Editor’s Note: In 1988, a teacher most commonly had 15 years of experience. In recent years, that number is closer to just three years leading a classroom. The “On Teaching” series focuses on the wisdom of veteran teachers.
Lauren Kahn is used to spending her whole day on the floor. She works at the Queens Center for Progress, teaching nonverbal 3- and 4-year-olds with intellectual disabilities and autism spectrum disorder, several of whom have visual impairments as well. The class is hands-on, to say the least—they sing, they play, they practice communicating with body language. Well, they used to.

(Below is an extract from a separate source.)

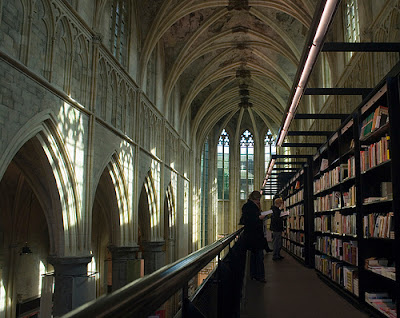 Identify the location of right wall. Image resolution: width=400 pixels, height=318 pixels. (341, 104).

Instructing her students is an impossible task from afar, so Kahn is trying to teach their parents to teach. On Mondays, Wednesdays, and Fridays, she FaceTimes the parents so that they can put on their children, and on Tuesdays she sends out an email newsletter with exercises for the whole week. The theme of the month is plants; one week, she asked the parents to help their children sort vegetables by color, to see if they can point to the red ones or combine the orange ones.
But the parents aren’t teachers. They have their own jobs to worry about—or worse, are unemployed—and other children to tend to. Much of the time, the parents don’t pick up Kahn’s call, and she’s left to wonder how her students are doing. Sometimes, when she says she’ll call back, she’s told not to bother. She understands—it’s hard on everyone, especially low-income families such as those she typically serves. “They’re burned out,” she told me. So is she. Kahn tries to sing songs to her students over FaceTime so that she can see how they’re responding, but it’s hard to tell whether they even know she’s there; if she gets a smile, it’s a win so big, it’ll have to carry her for days.